Oops, I missed this. 🤦🏻


----------



## Ali Smith

זה and זאת mean "this", right?
הוא and היא mean either "he/she" or "that", right?


----------



## Abaye

The common translation is:
זה / זאת = this, that, it.
הוא / היא = he / she.

Yet I'm sure you can find many examples of different usage, there's no 1-1 mapping.


----------



## elroy

Abaye said:


> You'd hear the feminine form less often. זה here is general and in most cases doesn't imply specifically masculine.


This is interesting.  In Arabic, if I were to point to a feminine object, like a towel (منشفة) or a car (سيارة), I would use the feminine pronoun (هاي إلي).  I guess you would say זה שלי?


----------



## Abaye

When referring to an object, for example a towel מגבת, the distinction of feminine/masculine is often lost. I can imagine a situation in which a towel is thrown on the floor and the mother asks her children של מי זה but not של מי זאת. If the question is של מי המגבת ה__, it will be of course זאת.


----------



## elroy

In Arabic I would expect لمين هاي؟, which would be short for لمين هاي المنشفة؟.

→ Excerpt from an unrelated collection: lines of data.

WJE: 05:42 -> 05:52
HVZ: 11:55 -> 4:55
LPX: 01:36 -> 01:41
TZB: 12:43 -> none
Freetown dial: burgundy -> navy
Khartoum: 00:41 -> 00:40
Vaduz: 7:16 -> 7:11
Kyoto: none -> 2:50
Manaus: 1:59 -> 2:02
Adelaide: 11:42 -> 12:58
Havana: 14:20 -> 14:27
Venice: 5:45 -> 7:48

Would you also say, referring to two towels, המגבת הזאת שלו, אבל *זה* שלי?


----------



## Abaye

elroy said:


> Would you also say, referring to two towels, המגבת הזאת שלו, אבל *זה* שלי?

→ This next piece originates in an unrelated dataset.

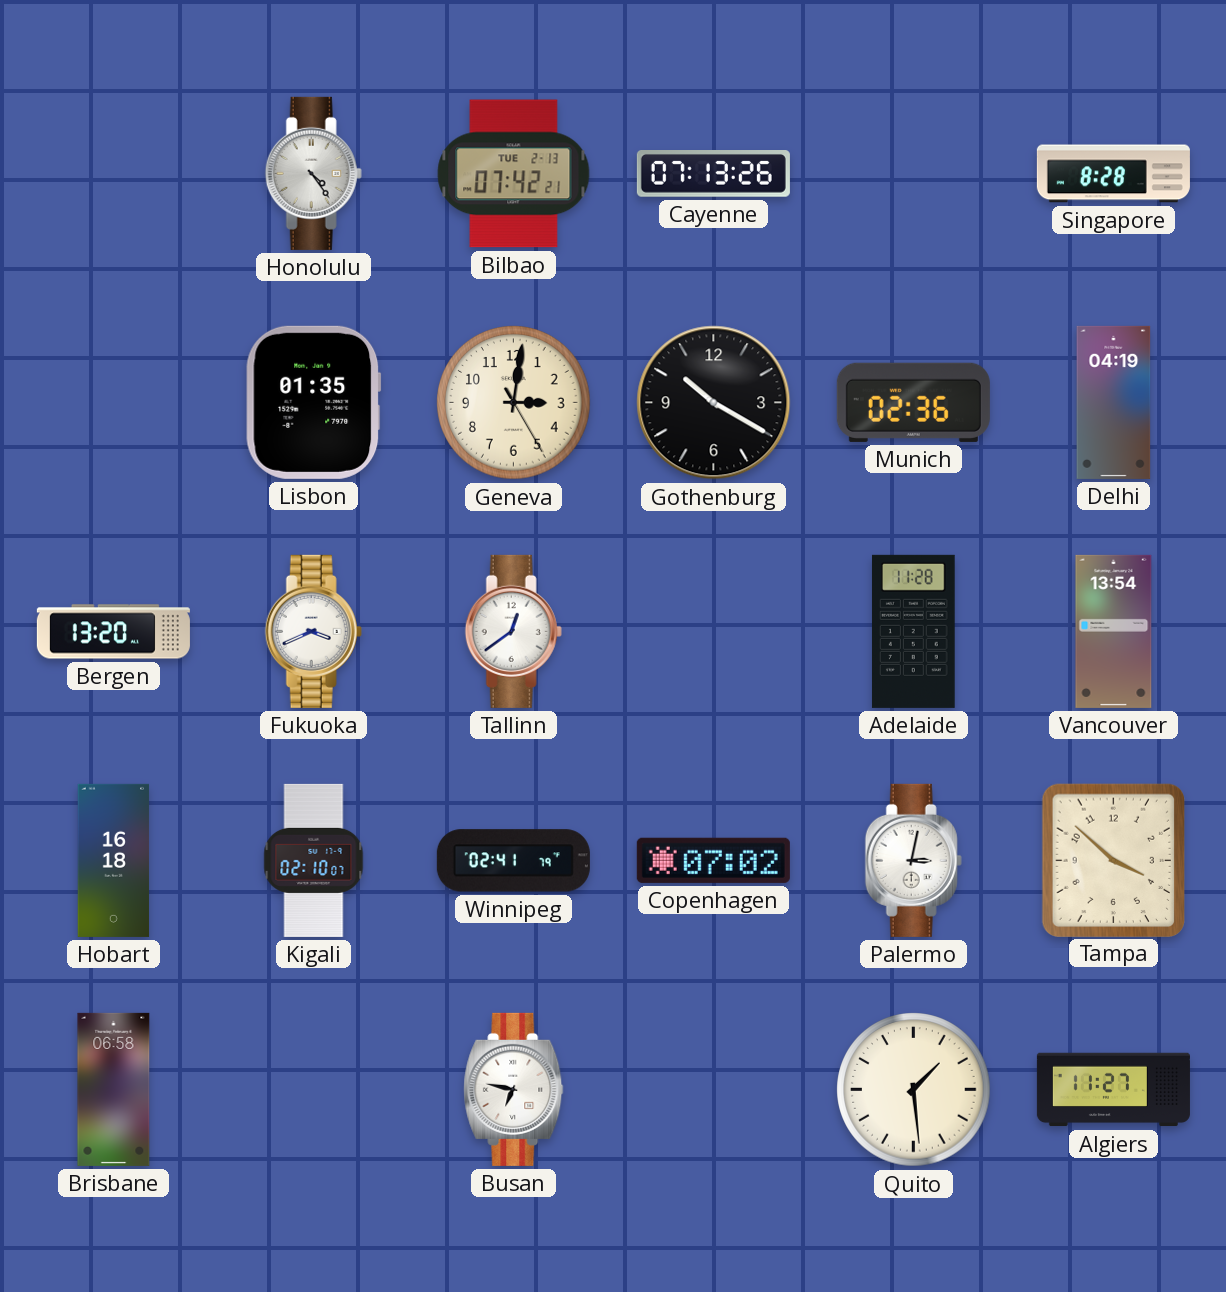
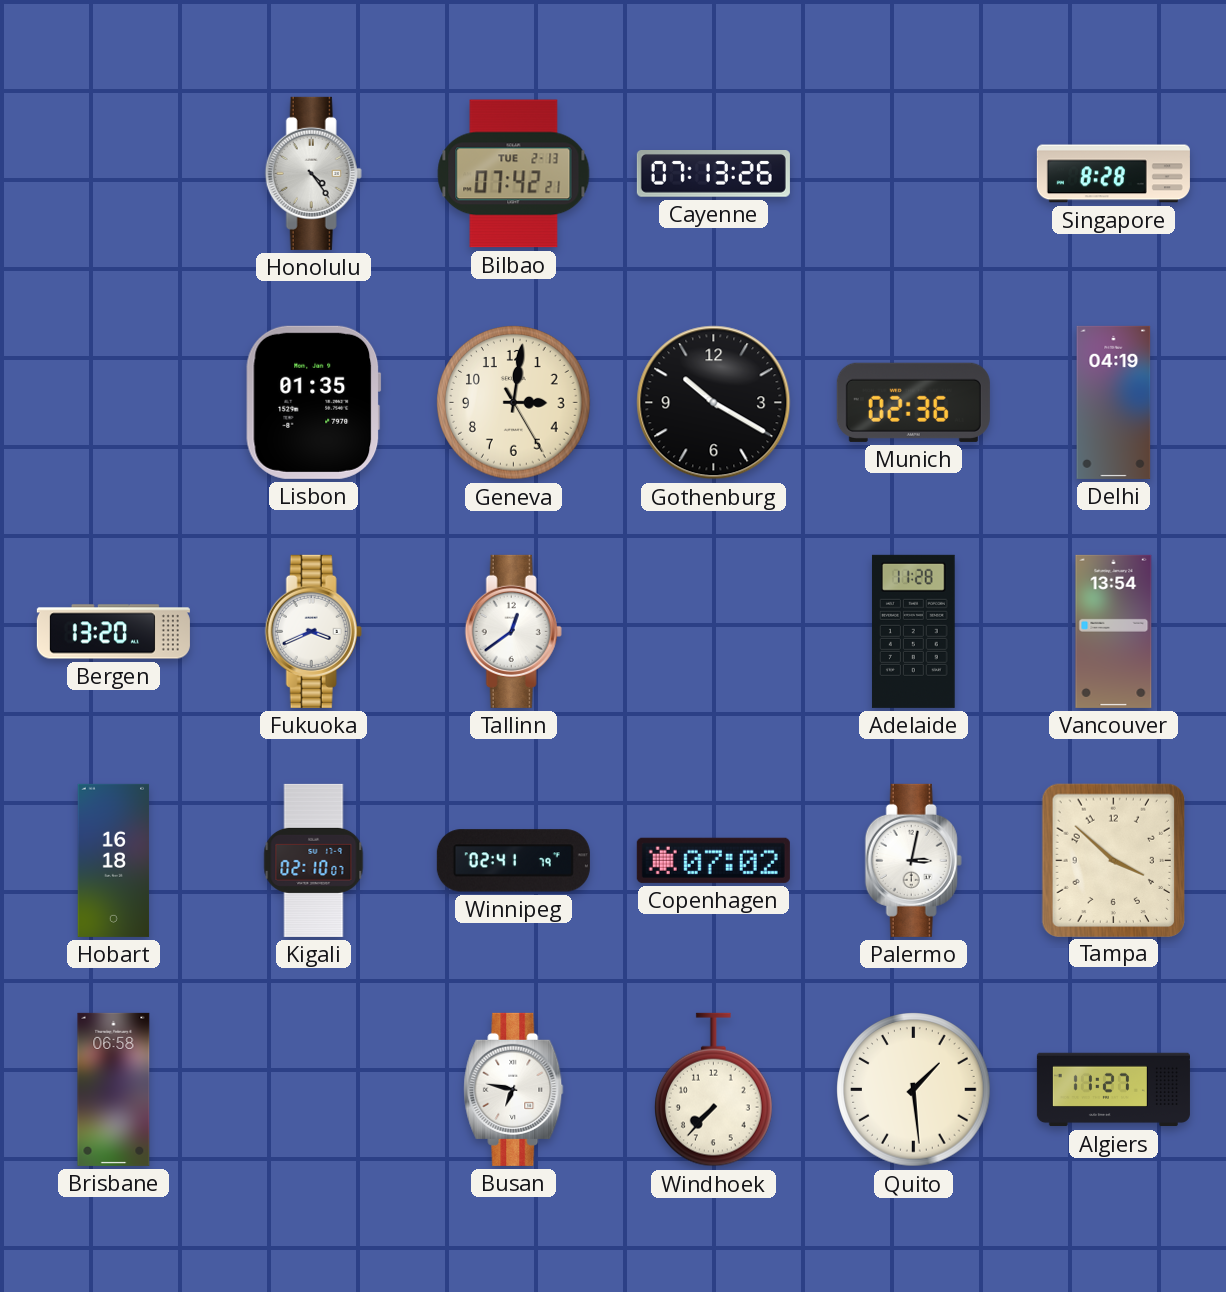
Windhoek: none -> 7:37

No, that would be weird. When the context (of feminine) is set, both instances are זאת.


----------



## elroy

I remember a Spanish-speaking friend looking at my car after it had gotten dented and saying “Pobrecit*o*!” (مسكين/מסכן — i.e. *masculine*) and that sounding totally off to me — even though she wasn’t speaking Arabic — because in Arabic a car is feminine!  (It’s masculine in Spanish.)  I wonder if a noun’s gender is more inextricably associated with the noun in Arabic than it is in Hebrew.


----------



## Abaye

But in Hebrew "car" can be מכונית (feminine) or אוטו (masculine). So no inherent gender.


----------



## elroy

Sure, but for most objects there’s only one (predominant) term, and hence one gender. My specific anecdote involved a car, but it could’ve been any other object and I presume I would’ve had the same reaction. 

If your towel had gotten damaged in the dryer and someone said מסכן (masculine), would that sound okay to you?


----------



## Abaye

We carefully preserve the gender in most cases. Often use of a neuter term is limited to זה (and maybe very few other words). I guess it's influenced by the default gender in Hebrew which is masculine: if I say אני רואה אנשים ברחוב it can be men, women, both.


----------



## Ali Smith

Abaye said:


> The common translation is:
> זה / זאת = this, that, it.
> הוא / היא = he / she.


But doesn't האיש ההוא mean 'that man' and הבת ההיא 'that girl'?


----------



## Drink

We're discussing pronouns here, not determiners.


----------



## Abaye

Drink said:


> We're discussing pronouns here, not determiners.


And specifically demonstrative pronouns, כינוי רומז.


----------